=== RECORD EXTRACTS ===

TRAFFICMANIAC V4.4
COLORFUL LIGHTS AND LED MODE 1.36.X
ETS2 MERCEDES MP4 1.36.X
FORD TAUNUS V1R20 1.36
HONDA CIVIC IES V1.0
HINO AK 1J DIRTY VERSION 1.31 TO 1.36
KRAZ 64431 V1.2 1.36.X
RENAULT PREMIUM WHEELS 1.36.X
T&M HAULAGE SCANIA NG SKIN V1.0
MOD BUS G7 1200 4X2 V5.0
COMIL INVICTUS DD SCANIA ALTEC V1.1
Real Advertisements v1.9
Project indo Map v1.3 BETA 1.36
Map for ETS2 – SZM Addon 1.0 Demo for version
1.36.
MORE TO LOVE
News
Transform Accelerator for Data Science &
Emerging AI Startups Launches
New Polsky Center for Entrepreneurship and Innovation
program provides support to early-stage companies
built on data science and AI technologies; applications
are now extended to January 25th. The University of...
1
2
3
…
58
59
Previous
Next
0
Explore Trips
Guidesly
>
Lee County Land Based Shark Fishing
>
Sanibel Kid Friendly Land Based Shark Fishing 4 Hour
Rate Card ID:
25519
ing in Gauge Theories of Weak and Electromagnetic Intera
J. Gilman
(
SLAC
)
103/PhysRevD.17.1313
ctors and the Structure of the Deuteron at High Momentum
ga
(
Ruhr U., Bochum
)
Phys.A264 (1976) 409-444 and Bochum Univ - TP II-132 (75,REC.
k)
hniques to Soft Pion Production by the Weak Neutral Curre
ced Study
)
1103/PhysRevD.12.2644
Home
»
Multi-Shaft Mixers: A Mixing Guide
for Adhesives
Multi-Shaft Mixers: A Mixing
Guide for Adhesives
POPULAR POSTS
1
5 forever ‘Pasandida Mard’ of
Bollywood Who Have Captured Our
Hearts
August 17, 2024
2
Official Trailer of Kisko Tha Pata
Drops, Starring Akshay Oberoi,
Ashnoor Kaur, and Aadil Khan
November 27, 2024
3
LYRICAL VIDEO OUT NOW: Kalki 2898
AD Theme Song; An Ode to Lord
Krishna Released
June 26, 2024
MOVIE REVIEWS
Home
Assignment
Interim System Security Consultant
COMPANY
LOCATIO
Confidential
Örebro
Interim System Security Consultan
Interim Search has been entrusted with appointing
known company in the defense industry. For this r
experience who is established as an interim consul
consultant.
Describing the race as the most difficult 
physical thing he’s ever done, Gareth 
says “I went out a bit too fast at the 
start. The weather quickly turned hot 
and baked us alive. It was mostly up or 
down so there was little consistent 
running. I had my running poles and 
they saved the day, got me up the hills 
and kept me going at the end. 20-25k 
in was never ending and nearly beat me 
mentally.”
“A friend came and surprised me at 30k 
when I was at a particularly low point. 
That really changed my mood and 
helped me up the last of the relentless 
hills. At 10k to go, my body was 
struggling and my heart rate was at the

===

Extract, exactly, the lines above that begin at the line containing "down so there was little consistent" and end at the final line of the records; add no other text.

down so there was little consistent 
running. I had my running poles and 
they saved the day, got me up the hills 
and kept me going at the end. 20-25k 
in was never ending and nearly beat me 
mentally.”
“A friend came and surprised me at 30k 
when I was at a particularly low point. 
That really changed my mood and 
helped me up the last of the relentless 
hills. At 10k to go, my body was 
struggling and my heart rate was at the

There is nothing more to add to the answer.